Dataset entries
★ ★ ★
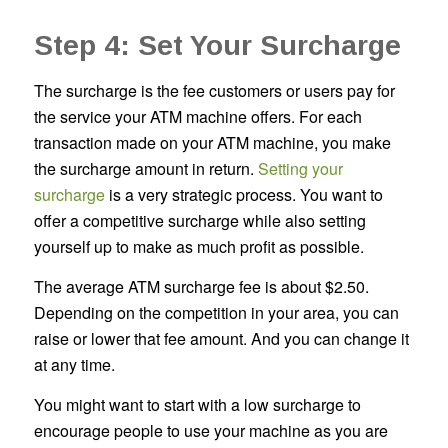
Step 4: Set Your Surcharge
The surcharge is the fee customers or users pay for
the service your ATM machine offers. For each
transaction made on your ATM machine, you make
the surcharge amount in return.
Setting your
surcharge
is a very strategic process. You want to
offer a competitive surcharge while also setting
yourself up to make as much profit as possible.
The average ATM surcharge fee is about $2.50.
Depending on the competition in your area, you can
raise or lower that fee amount. And you can change it
at any time.
You might want to start with a low surcharge to
encourage people to use your machine as you are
★ ★ ★
Instructions for the task >>
Output every entry above exactly, minus the pictures.

Response to this task >>
Step 4: Set Your Surcharge
The surcharge is the fee customers or users pay for
the service your ATM machine offers. For each
transaction made on your ATM machine, you make
the surcharge amount in return.
Setting your
surcharge
is a very strategic process. You want to
offer a competitive surcharge while also setting
yourself up to make as much profit as possible.
The average ATM surcharge fee is about $2.50.
Depending on the competition in your area, you can
raise or lower that fee amount. And you can change it
at any time.
You might want to start with a low surcharge to
encourage people to use your machine as you are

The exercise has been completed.